I've recently become a subscriber to
Imprimis --
the most influential conservative publication you've never heard of -- because A) I want to keep tabs on influential conservatives and B) it's free. It's published by Hillsdale College in Michigan, and consists mainly of reprinted speeches from notable conservative thinkers and writers. It's pleasantly old-fashioned, a throwback to the olden days of pamphleteering.
Just got my first issue in the mail today, and it's actually kind of a back issue, from back in December, featuring a speech by Hillsdale College President Larry P. Arnn. In it, he seeks to contrast the bullying and tyrannical nature of the U.S. government today -- exemplified by the mandates included in the Affordable Care Act -- with the liberating nature of the U.S. government in the early years of the republic ... as exemplified by the
Homestead Act.
A quick primer on the Homestead Act, from Wikipedia:
The Homestead Act is one of several United States federal laws that gave an applicant freehold title to up to 160 acres (1/4 section, 65 hectares) of undeveloped federal land outside the original 13 colonies. The law required three steps: file an application, improve the land, and file for deed of title. Anyone who had never taken up arms against the U.S. government, including freed slaves, could file an application and evidence of improvements to a federal land office.
And
here's Arnn, describing the act's liberating effects:
What the Homestead Act did was to take the western land of the United States—surely one of the greatest assets ever held by any government in history—and give 160-acre plots to anyone with the backbone to live on them and work them. These plots of land were granted regardless of who someone was and with the certainty that no one settling on them could ever vote for this congressman or that. It is one of the greatest impartial acts of legislation in all of human history. It, and things like it, built America and the character of the people who spread across it.
The principle that justified the Homestead Act has two parts, and both are found in the first 15 lines of the Declaration of Independence. The first is the idea of human equality—the idea that it does not matter what race or what family you come from, it only matters what you do—which has been the source of our greatest struggles in an attempt to live up to it.
Let's stop right there,
because Arnn is committing a pretty overt act of historical amnesia in order to frame his critique of modern government this way. He's forgetting -- probably deliberately -- that people used to live on land that was "settled" under the Homestead Act.

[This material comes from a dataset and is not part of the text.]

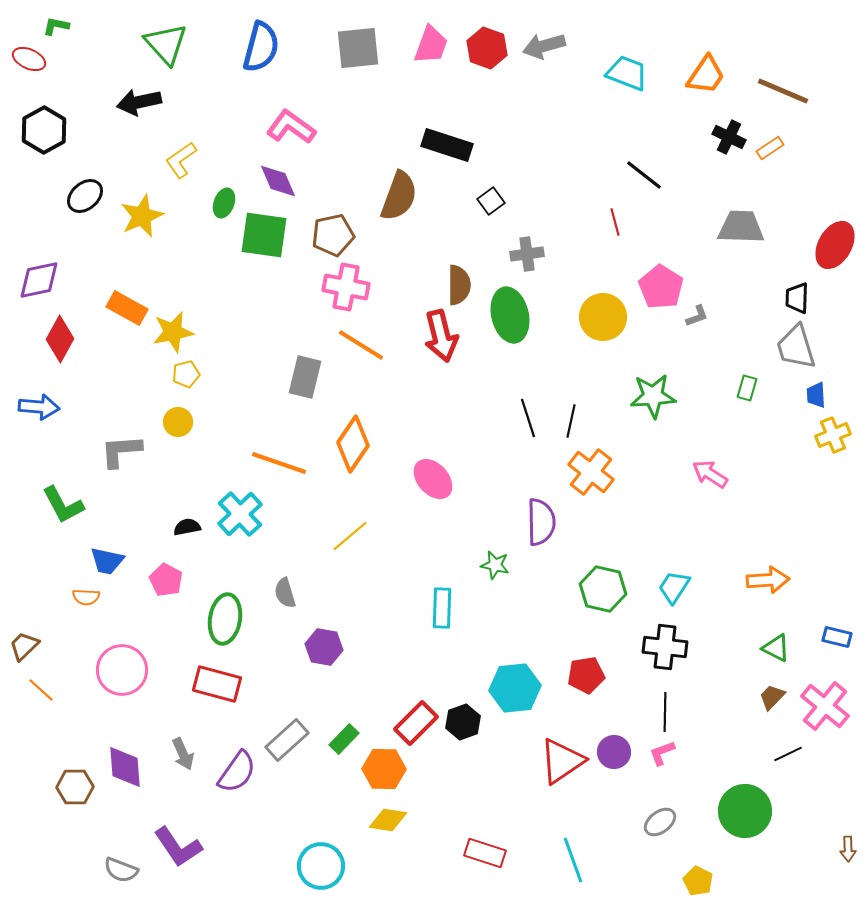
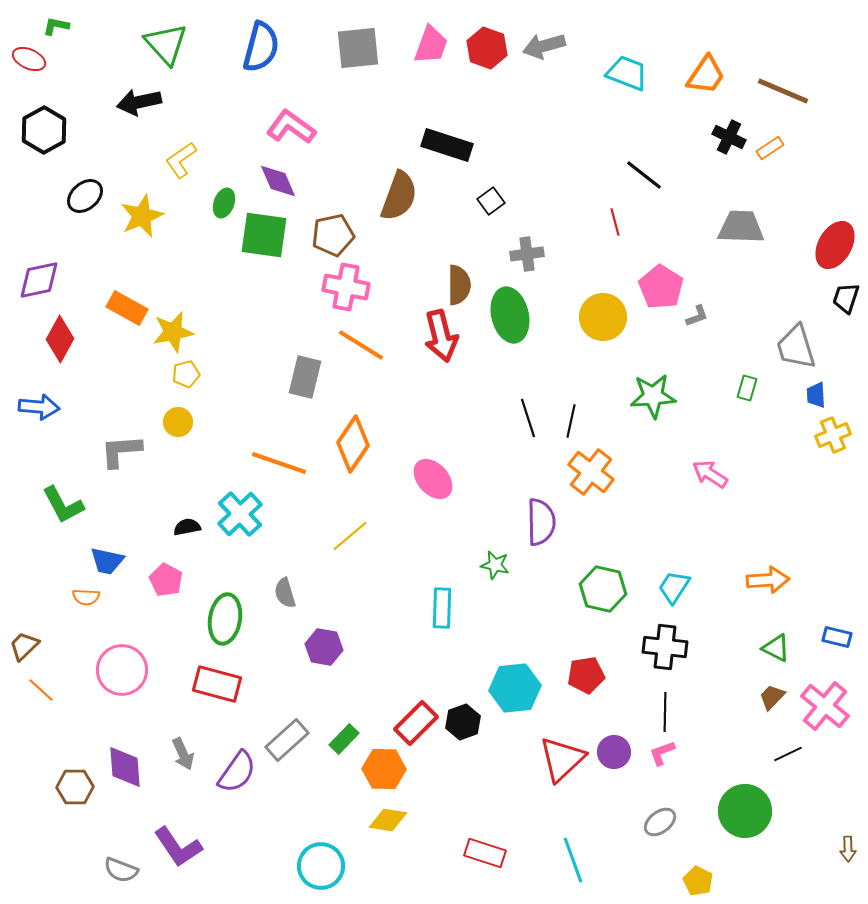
black trapezoid at (797, 298): moved 49 px right; rotated 16 degrees clockwise
red triangle at (562, 761): moved 2 px up; rotated 9 degrees counterclockwise
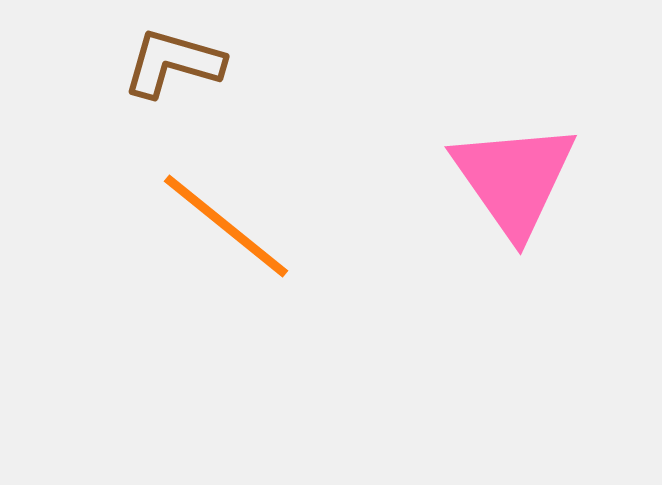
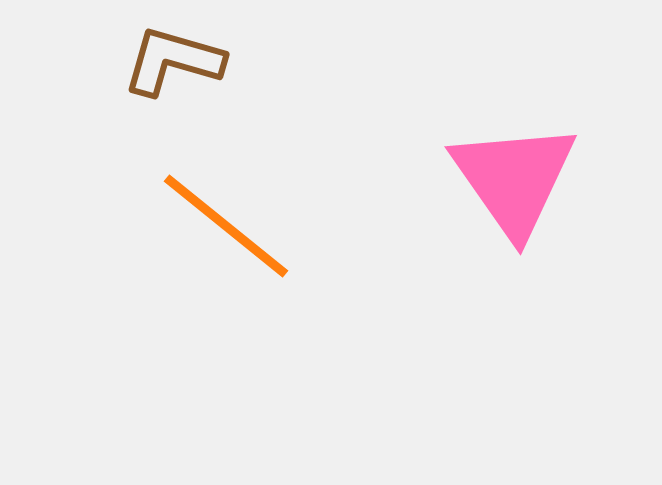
brown L-shape: moved 2 px up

Native Americans. They may not have held title to the land that was taken by the settlers, but they surely owned it under any meaningful sense of the term.
In order for the settlers to claim and improve the land, the United States government had to send armies west to kill and clear out the Native Americans who'd lived on those lands for centuries, perhaps even millennia.
So the actual history of the Homestead Act is nearly the opposite of what Arnn advocates here: Rather than being predicated on the idea of human equality, it was steeped in racism -- the idea that the "Indians" who'd lived in America before Europeans were here were less than fully human. And interestingly,
it may have been the most redistributive act the U.S. government has ever undertaken -- the genocidal-level force of arms used to take land (wealth!) and given to anybody who, well, wanted it.
I'm not suggesting that the land be given back: History has happened.
Maybe I'm being churlish. But Arnn offers up his Homestead Act example in the course of making the case that A) "absolute truth" exists and B) our leaders aren't well-educated or even believers in absolute truth -- and thank God there's Hillsdale College to offer a remedy! Arnn's version of history, though, omits huge swaths of context and fact in order to cast a tyrannical and socialistic act as embodying the most noble traditions of American freedom and equality. His example, it seems to me, greatly undermines the point he's trying to make.